La legge è stata approvata dalla Camera lo scorso 20 aprile e permette – entro alcuni limiti – di esprimere in anticipo quali trattamenti medici ricevere nel caso di gravi malattie. In particolare, consente a qualsiasi maggiorenne la possibilità di rinunciare ad alcune terapie mediche, in particolare alla nutrizione e all’idratazione artificiale. Questa interruzione può essere ottenuta anche con le cosiddette “disposizioni anticipate di trattamento” (DAT), un documento nel quale si può indicare a quali terapie si vuole rinunciare e a quali condizioni, nel caso in cui a un certo punto si sia impossibilitati a esprimere la propria preferenza. Il paziente può anche chiedere di essere sedato in maniera continua e profonda, in modo da poter morire senza soffrire, in una sorta di coma indotto. Di fatto il diritto all’interruzione delle terapie, comprese nutrizione e idratazione artificiale, era già stato ottenuto per via giurisprudenziale, cioè grazie alle sentenze dei tribunali. Malati come Piergiorgio Welby ed Eluana Englaro avevano ottenuto l’interruzione dei trattamenti dopo lunghissimi procedimenti legali. La legge, se approvata, introdurrà il diritto all’interruzione delle terapie senza dover passare dai tribunali.
Al Senato la legge è catalogata come atto 2801 ed è tuttora in esame in commissione dove erano stati presentati migliaia di emendamenti. Lo scorso ottobre la presidente della commissione Emilia De Biasi, del PD, per aggirare l’ostruzionismo, si era dimessa da relatrice in modo da accelerare l’arrivo della legge in aula. Secondo i sostenitori della libertà di scelta sul fine vita, la legge arrivata al Senato è sostanzialmente buona, anche se contiene diverse aperture alla possibilità che le volontà del malato non vengano rispettate. Per esempio è permessa ampia libertà per il medico di rifiutarsi di seguire le indicazioni del paziente o quelle contenute nelle DAT, qualora siano state scoperte nuove terapie che potrebbero permettere un miglioramento del paziente di cui lui stesso non era a conoscenza al momento della redazione delle DAT. Ma un medico può rifiutarsi di interrompere nutrizione o idratazione artificiale anche per motivi descritti in maniera molto generica, che sembrano introdurre la possibilità di un’obiezione di coscienza sul fine vita.

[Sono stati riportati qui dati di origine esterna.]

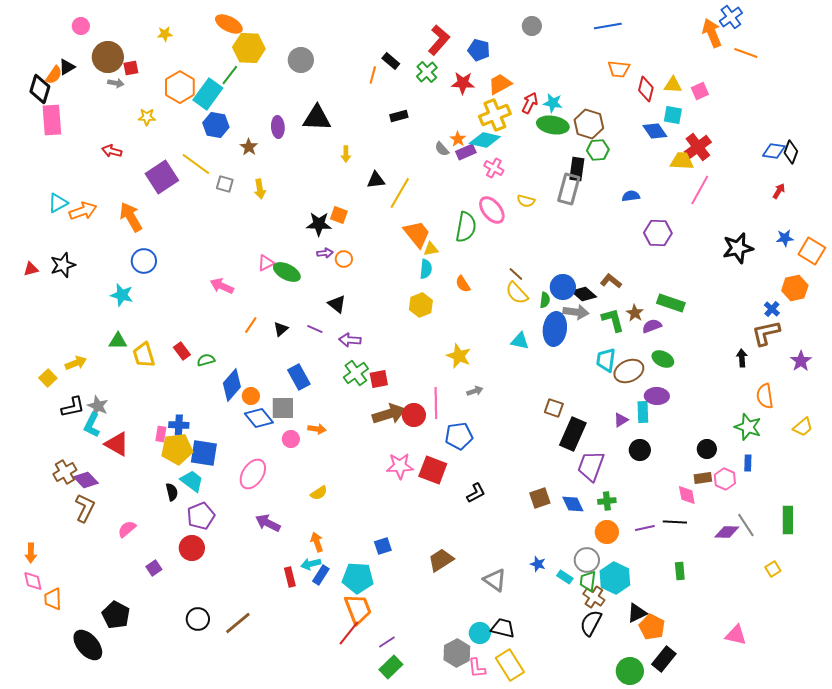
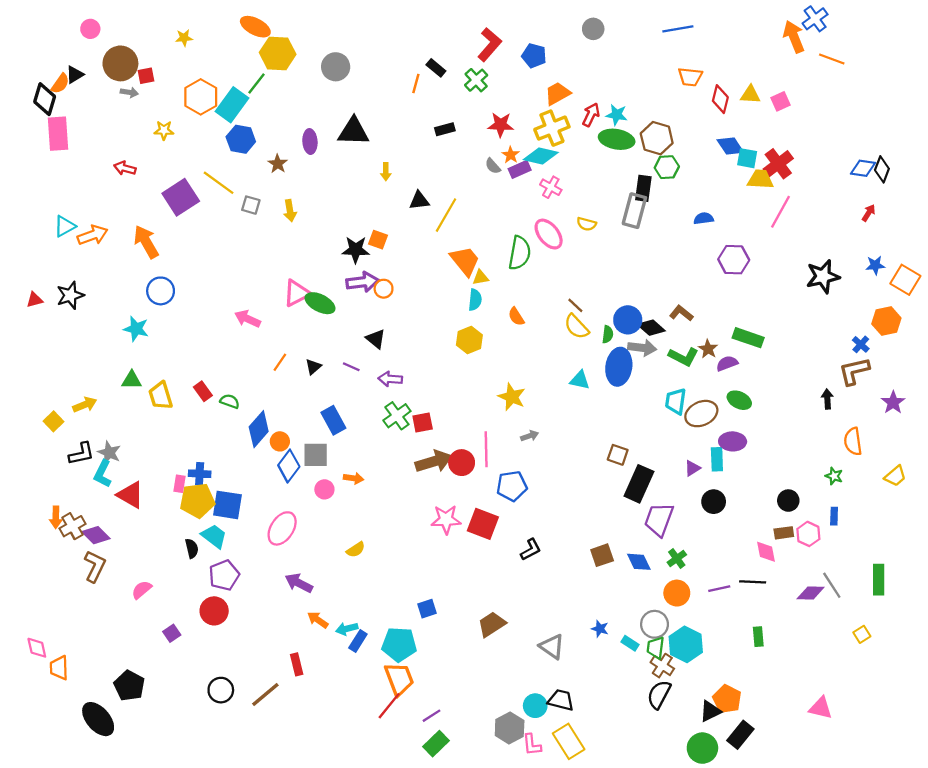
red star: (463, 83) -> (501, 125), moved
cyan square: (673, 115) -> (747, 158), moved
purple arrow: (325, 253) -> (362, 282), size x1.8
pink triangle: (266, 263) -> (297, 293), size x1.5
green L-shape: (613, 320) -> (683, 357), turned 132
green semicircle: (206, 360) -> (230, 401), turned 36
blue diamond: (259, 418) -> (289, 466), turned 76
green star: (748, 427) -> (834, 476), size x0.6
green cross: (607, 501) -> (677, 558), turned -30
orange arrow: (317, 542) -> (318, 620), moved, turned -36
orange arrow: (31, 553) -> (56, 517), moved
red rectangle: (290, 577) -> (297, 664), moved
black triangle: (637, 613) -> (710, 711), moved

La legge è criticata soprattutto dai parlamentari di orientamento cattolico. Fino ad ora è stata sostenuta dal PD insieme alla sinistra (MDP, Sinistra Italiana-Possibile) e dal Movimento 5 Stelle. Sono contrari buona parte del centrodestra (Forza Italia, Lega Nord e Alternativa Popolare), oltre a numerosi parlamentari cattolici. Teoricamente, come scrive Repubblica, i numeri sulla carta ci sono, anche se non sono quelli della maggioranza che sostiene il governo. Alternativa Popolare, come ha spiegato la capogruppo Laura Bianconi, ha al massimo 4 senatori dissidenti su 24: in venti compatti voterebbero contro il biotestamento così com’è. Se la proposta fosse approvata ma con qualche modifica, dovrebbe ritornare alla Camera ed essere nuovamente approvata. I tempi tecnici per un’unica approvazione sembrano complicati e lo sono ancor di più quelli di un doppio passaggio parlamentare.